A Literatura difere dos outros gêneros textuais devido a três princípios na estética literária que deve ser observado pelo autor: a função total, a função social e a função ideológica, segundo Antonio Cândido, em sua obra “Literatura e sociedade”.

 “A função total deriva de um sistema simbólico, que transmite certa visão do mundo por meio de instrumentos específicos e adequados.” (CÂNDIDO, 2014, p. 55). Quanto mais universal e atemporal, mais é a grandeza de uma obra. É a riqueza da construção literária que leva o leitor a se perguntar: E mudou alguma coisa hoje?, tal qual os sermões do Padre Vieira, que entrou para a literatura clássica pela sua atemporalidade.

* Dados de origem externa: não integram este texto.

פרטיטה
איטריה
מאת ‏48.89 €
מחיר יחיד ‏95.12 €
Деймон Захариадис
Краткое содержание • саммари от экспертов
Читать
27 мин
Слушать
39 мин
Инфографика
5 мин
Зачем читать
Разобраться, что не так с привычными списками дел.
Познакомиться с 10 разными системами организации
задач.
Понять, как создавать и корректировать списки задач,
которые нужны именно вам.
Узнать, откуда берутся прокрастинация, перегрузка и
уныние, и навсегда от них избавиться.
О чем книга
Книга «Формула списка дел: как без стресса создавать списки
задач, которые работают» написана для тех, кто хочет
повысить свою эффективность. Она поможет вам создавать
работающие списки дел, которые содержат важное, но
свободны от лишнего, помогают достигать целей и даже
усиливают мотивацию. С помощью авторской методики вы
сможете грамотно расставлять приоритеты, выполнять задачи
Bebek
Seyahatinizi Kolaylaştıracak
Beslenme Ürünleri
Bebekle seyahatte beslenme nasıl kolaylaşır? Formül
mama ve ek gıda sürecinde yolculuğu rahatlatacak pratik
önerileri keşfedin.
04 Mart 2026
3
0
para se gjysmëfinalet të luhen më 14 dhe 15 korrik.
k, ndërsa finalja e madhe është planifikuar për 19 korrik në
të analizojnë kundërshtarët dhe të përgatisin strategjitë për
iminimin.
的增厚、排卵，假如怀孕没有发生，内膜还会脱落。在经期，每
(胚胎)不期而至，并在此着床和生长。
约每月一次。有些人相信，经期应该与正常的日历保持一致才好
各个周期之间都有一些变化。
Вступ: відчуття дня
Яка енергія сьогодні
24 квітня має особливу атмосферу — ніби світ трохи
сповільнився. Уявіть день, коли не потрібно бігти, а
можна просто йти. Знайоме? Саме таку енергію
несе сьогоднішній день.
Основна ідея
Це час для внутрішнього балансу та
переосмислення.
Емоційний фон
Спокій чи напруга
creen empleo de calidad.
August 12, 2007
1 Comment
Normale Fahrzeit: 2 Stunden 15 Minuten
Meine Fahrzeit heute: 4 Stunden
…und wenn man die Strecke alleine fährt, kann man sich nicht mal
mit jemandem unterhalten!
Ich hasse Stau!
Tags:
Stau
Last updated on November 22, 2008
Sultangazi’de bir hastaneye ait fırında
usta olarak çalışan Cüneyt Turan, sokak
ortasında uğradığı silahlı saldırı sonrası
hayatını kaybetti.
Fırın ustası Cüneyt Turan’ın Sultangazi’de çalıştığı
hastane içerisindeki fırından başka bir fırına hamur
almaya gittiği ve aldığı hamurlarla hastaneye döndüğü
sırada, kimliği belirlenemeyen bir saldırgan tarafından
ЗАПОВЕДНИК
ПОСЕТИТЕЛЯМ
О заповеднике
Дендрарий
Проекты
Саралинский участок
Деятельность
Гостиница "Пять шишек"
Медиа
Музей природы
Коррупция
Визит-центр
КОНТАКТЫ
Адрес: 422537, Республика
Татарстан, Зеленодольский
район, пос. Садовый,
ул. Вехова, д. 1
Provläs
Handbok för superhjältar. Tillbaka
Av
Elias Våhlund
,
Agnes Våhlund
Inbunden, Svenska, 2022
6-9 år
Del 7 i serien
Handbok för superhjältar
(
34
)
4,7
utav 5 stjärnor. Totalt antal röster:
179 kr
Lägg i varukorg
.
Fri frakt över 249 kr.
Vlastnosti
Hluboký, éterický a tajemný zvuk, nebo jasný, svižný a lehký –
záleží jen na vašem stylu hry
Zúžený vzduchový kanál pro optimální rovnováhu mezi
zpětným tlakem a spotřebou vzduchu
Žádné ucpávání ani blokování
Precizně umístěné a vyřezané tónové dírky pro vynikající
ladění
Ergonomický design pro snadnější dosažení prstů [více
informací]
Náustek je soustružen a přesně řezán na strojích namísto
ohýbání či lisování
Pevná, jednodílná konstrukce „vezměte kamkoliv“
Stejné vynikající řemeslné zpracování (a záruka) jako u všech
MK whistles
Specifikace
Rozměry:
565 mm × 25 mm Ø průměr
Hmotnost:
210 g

 “A função social comporta o papel que a obra desempenha no estabelecimento de relações sociais, na satisfação de necessidades espirituais e materiais, na manutenção ou mudança de uma certa ordem na sociedade.” (CÂNDIDO, 2014, p. 55). É a função social o que estabelece a empatia no leitor e o desperta para conscientização de uma cultura plural e universal.

 A função ideológica “Decorre da própria natureza da obra, da sua inserção no universo de valores culturais e do seu caráter de expressão, coroada pela comunicação” (CÂNDIDO, 2014, p. 56). Em outras palavras, a função ideológica é aquilo que o leitor entende como a mensagem consciente e não sectária que o autor deixa a entender em sua obra.

 Analisemos A Moreninha sob o ponto de vista da função total: há nesse romance a universalidade ou atemporalidade argumentativa que leve o leitor a viajar em quimeras romanescas? Há aquela imanência, que faça o leitor sentir a ansiedade de chegar ao ponto final e depois passar horas em delongas, imaginando-se personagem da história? É óbvio que não. Narrado linearmente na terceira pessoa, o narrador, que também faz vez de narratário, perde-se em descrições enfadonhas do ambiente levando o leitor à tentação de pular o parágrafo ou abandonar a leitura. Ademais, a passagem que gerou a “ideia feliz” de Filipe em mandar o protagonista usar o gabinete das meninas para poder olhar-se no espelho, sentir os cremes e o perfume, não faz nenhum sentido, a não ser o de colocar Augusto debaixo da cama e ouvir as confidências das garotas para usá-las mais tarde contra as garotas, no episódio bizarro da fada da fonte. Normal seria a curiosidade de Augusto, um adolescente, sentir a intimidade das primas de Filipe. O autor usou de uma argumentação infantil, mostrando a sua falta de criatividade para penetrar nos segredos femininos.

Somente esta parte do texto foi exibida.